GOAL OF THE EXERCISE> Repeat exactly the lines below that lie between the line with "400 g, $2.00/100g" and the line with "227 g, $3.08/100g", counting both of those lines as part of the answer.

Saved entries>
◆ ◆ ◆ ◆ ◆
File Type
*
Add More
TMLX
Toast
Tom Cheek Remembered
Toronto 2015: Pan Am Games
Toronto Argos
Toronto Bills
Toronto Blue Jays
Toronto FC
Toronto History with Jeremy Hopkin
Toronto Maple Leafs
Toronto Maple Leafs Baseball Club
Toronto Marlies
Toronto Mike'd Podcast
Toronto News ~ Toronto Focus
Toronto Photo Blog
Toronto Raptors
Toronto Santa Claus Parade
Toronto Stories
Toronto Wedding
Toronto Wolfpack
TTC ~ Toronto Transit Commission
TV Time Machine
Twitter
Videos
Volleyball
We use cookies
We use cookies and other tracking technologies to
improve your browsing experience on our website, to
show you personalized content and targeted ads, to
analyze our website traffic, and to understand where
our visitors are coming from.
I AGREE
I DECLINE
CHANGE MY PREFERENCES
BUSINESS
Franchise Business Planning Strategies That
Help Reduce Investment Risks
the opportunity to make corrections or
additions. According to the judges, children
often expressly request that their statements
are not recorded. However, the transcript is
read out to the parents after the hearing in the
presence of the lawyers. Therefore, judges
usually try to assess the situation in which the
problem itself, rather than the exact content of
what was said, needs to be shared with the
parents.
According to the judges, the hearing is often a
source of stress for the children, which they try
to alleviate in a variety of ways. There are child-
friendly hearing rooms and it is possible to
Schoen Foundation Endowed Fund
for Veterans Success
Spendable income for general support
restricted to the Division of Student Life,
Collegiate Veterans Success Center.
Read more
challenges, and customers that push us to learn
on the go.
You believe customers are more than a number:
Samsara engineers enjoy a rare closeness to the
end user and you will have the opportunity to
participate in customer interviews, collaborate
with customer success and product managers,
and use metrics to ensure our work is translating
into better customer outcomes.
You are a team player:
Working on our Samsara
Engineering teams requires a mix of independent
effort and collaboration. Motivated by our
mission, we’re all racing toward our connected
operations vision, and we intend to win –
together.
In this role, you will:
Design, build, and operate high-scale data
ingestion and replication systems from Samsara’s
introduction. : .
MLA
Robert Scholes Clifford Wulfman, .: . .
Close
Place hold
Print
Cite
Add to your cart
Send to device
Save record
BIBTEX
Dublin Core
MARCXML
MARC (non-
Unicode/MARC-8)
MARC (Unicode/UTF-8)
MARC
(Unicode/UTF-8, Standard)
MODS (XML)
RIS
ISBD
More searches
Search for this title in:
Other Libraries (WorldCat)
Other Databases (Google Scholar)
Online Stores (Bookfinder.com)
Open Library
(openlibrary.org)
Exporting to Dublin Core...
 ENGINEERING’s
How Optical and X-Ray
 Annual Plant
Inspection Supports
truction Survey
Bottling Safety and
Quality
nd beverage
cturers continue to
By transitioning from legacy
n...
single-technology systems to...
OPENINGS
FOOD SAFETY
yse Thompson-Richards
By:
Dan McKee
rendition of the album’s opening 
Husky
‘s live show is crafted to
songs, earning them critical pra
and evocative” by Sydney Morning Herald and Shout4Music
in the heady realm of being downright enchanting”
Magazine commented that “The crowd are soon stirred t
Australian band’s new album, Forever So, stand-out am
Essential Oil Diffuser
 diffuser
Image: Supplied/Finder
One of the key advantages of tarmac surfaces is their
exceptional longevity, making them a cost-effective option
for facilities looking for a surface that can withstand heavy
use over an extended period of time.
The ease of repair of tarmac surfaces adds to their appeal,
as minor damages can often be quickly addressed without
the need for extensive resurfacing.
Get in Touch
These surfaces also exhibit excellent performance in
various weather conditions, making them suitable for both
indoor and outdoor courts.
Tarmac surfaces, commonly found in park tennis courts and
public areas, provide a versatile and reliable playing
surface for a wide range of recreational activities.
◆ ◆ ◆ ◆ ◆
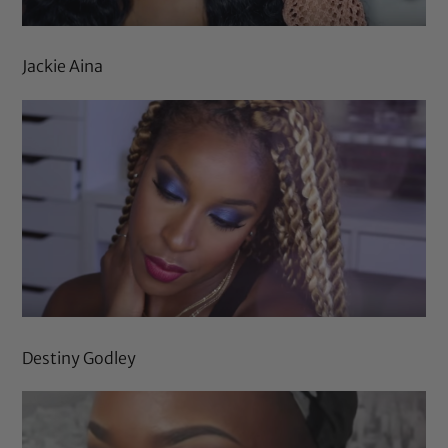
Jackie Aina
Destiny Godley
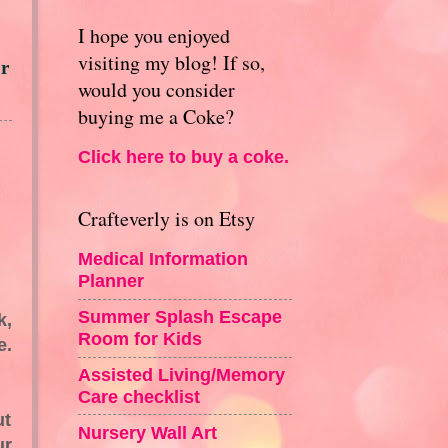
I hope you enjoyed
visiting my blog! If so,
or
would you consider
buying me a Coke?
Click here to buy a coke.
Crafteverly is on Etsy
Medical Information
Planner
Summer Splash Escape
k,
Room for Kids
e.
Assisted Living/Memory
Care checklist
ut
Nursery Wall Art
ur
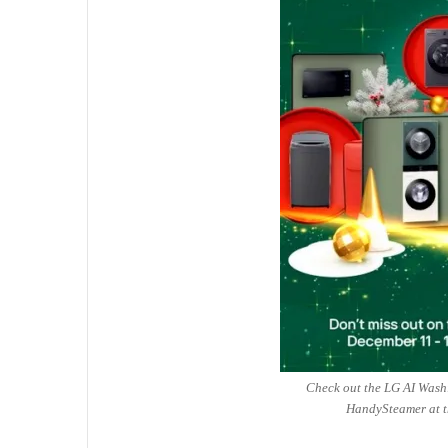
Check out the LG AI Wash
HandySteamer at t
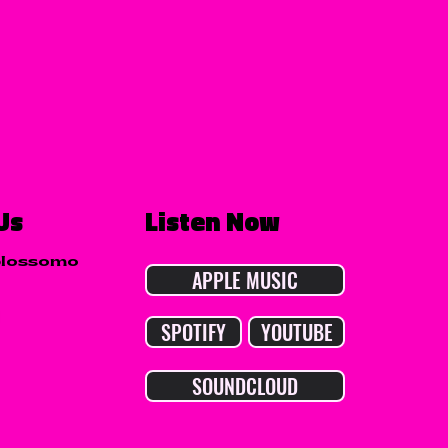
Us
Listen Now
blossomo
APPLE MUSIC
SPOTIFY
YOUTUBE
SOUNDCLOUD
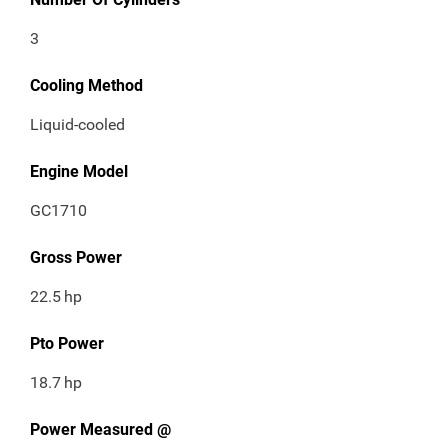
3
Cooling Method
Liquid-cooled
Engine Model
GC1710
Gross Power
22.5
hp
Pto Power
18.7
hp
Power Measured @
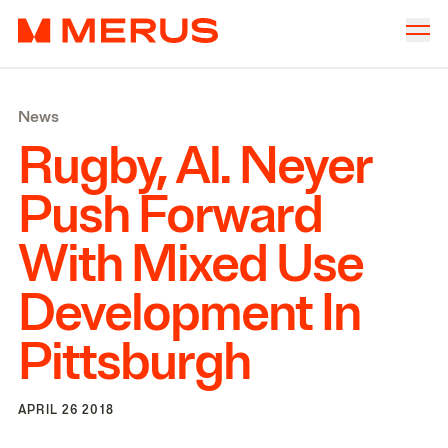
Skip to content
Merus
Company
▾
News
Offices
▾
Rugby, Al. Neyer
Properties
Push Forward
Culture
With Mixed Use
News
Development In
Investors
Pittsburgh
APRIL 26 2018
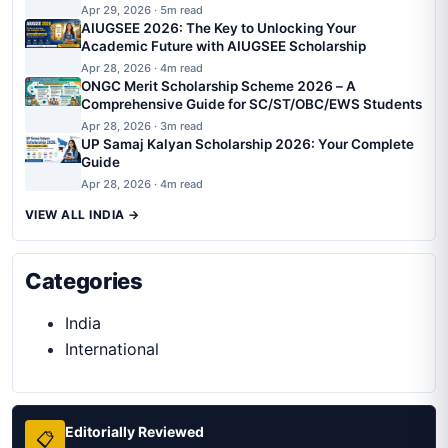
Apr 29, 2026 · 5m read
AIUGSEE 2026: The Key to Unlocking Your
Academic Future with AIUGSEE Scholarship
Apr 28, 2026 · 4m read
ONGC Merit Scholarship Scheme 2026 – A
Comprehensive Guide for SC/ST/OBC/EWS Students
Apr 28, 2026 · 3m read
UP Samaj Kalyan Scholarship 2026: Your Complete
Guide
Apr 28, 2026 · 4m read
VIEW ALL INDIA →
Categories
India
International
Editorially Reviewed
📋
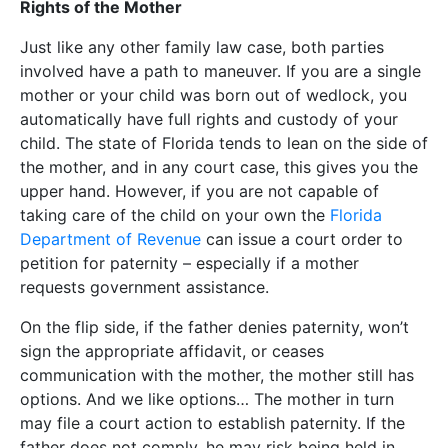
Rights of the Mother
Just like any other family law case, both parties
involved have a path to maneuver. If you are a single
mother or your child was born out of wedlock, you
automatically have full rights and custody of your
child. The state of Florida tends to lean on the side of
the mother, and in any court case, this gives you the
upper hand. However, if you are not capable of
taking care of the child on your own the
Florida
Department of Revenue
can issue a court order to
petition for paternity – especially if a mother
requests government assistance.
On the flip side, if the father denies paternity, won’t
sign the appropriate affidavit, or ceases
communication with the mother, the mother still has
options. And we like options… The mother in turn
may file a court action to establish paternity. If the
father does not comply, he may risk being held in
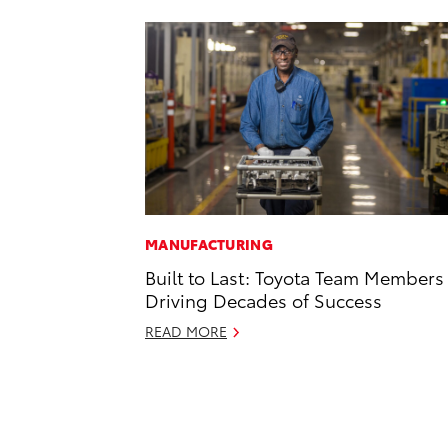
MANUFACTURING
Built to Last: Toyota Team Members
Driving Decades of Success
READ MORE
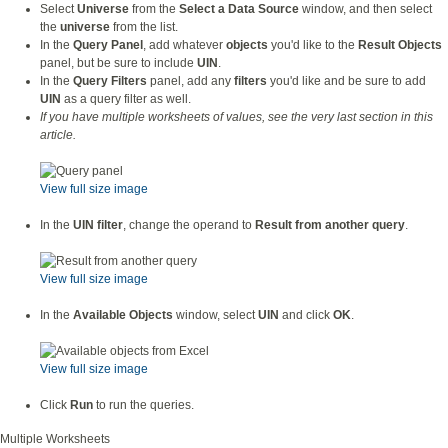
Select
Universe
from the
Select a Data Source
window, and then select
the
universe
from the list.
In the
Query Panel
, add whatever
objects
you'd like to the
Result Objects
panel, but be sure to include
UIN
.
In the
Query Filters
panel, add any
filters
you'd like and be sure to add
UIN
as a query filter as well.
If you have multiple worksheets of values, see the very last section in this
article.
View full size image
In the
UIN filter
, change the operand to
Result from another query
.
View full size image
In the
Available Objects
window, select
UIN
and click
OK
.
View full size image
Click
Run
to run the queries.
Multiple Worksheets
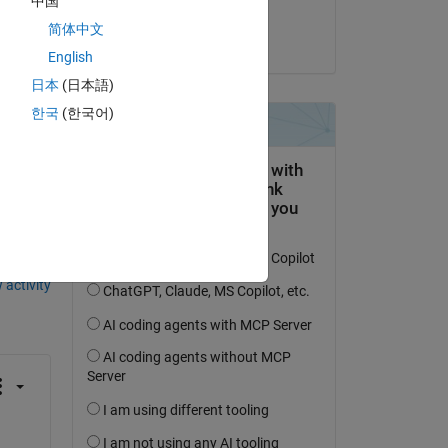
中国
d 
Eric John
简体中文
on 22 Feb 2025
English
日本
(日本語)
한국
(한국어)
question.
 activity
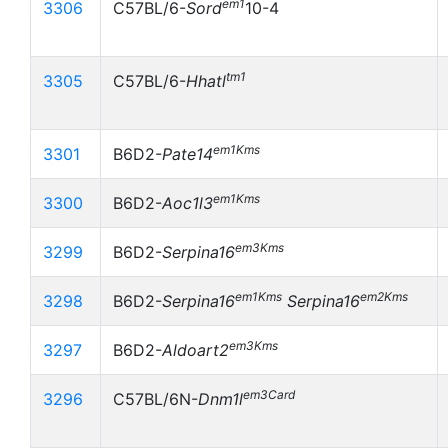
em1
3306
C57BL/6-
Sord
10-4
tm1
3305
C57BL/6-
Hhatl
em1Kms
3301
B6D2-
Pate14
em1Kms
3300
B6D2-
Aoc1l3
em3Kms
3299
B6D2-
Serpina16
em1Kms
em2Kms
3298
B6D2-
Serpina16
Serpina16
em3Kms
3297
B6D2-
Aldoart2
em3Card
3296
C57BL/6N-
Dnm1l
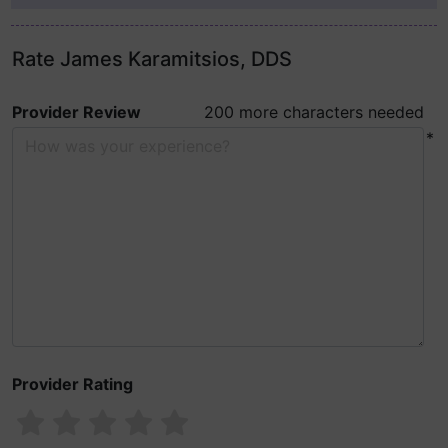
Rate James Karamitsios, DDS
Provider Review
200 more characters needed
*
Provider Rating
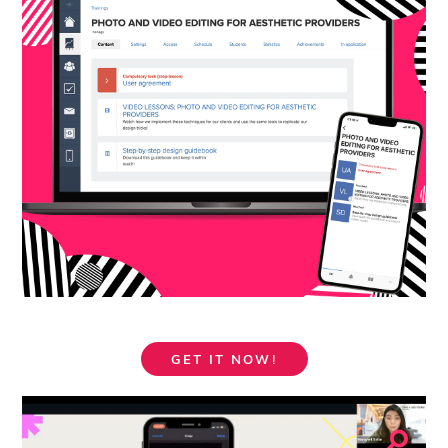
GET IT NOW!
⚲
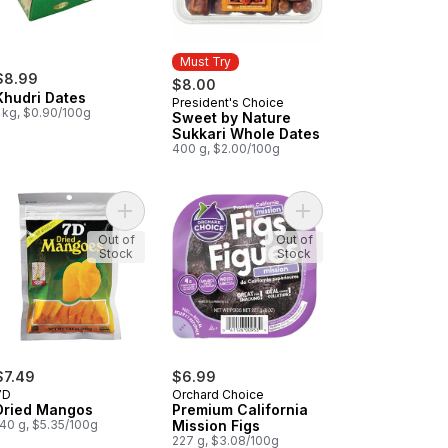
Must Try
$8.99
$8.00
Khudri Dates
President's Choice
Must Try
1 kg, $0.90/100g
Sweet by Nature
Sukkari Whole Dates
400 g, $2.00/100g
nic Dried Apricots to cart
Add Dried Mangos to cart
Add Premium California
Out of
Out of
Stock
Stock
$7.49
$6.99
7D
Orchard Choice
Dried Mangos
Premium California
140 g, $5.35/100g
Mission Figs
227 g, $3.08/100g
◆ ◆ ◆ ◆ ◆
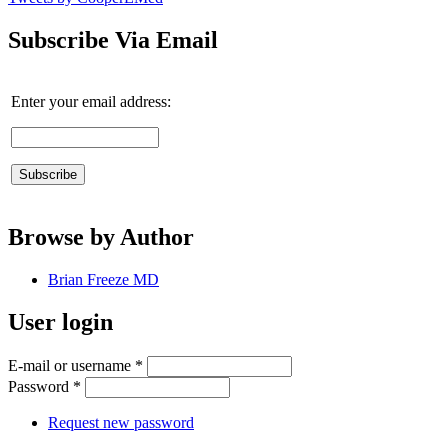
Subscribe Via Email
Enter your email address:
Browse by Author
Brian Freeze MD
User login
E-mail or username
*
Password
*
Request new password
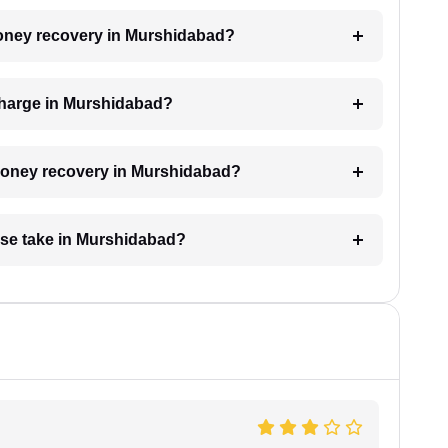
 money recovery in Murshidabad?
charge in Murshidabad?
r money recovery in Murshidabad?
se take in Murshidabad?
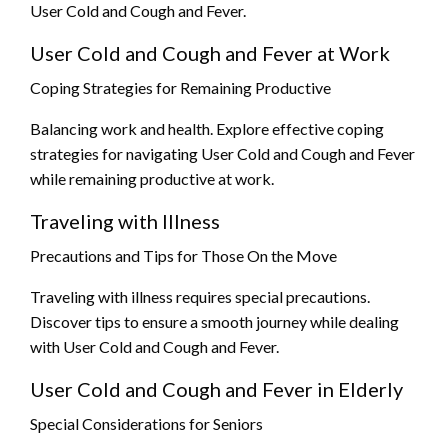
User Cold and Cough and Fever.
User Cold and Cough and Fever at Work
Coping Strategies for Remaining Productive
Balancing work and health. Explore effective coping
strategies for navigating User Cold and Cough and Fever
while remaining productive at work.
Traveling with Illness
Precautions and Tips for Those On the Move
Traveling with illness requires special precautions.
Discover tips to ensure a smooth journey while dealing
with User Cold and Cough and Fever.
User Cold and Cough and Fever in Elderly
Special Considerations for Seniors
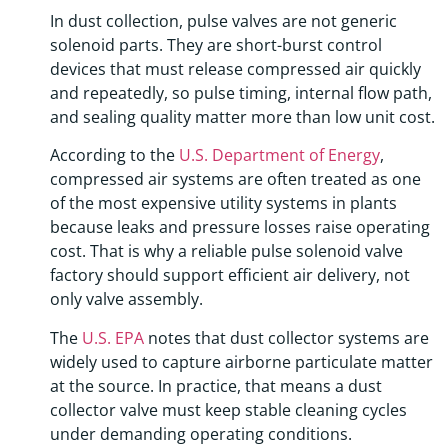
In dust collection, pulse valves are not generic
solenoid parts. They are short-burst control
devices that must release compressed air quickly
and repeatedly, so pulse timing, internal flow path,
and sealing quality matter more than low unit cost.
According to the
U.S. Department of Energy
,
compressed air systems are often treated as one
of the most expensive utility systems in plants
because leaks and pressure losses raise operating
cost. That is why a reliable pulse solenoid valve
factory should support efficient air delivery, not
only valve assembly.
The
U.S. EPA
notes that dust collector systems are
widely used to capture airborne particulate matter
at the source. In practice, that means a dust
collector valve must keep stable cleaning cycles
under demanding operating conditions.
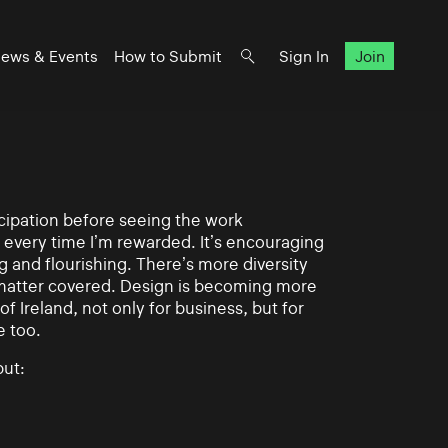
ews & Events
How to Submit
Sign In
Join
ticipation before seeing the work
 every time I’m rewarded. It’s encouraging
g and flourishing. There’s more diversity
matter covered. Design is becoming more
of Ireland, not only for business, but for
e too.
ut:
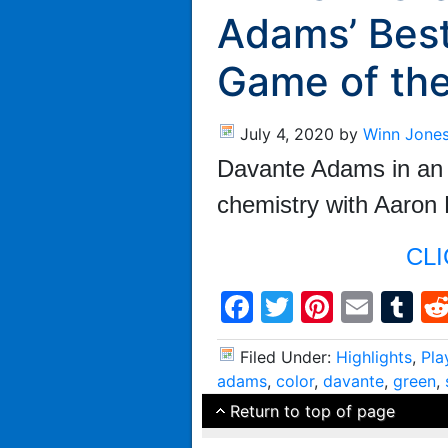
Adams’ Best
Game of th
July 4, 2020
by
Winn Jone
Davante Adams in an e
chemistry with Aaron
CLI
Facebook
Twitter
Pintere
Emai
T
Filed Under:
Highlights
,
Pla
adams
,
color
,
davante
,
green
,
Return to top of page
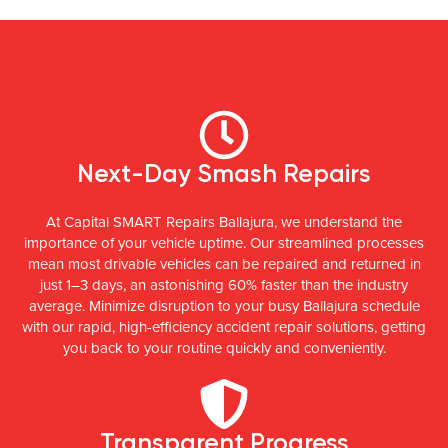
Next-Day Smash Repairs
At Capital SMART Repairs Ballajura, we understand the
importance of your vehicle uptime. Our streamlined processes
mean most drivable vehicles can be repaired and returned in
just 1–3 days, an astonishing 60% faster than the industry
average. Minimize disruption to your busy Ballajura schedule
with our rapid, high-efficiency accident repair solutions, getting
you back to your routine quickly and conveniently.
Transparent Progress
◆ ◆ ◆ ◆ ◆
TASK RESPONSE>
400 g, $2.00/100g
nic Dried Apricots to cart
Add Dried Mangos to cart
Add Premium California
Out of
Out of
Stock
Stock
$7.49
$6.99
7D
Orchard Choice
Dried Mangos
Premium California
140 g, $5.35/100g
Mission Figs
227 g, $3.08/100g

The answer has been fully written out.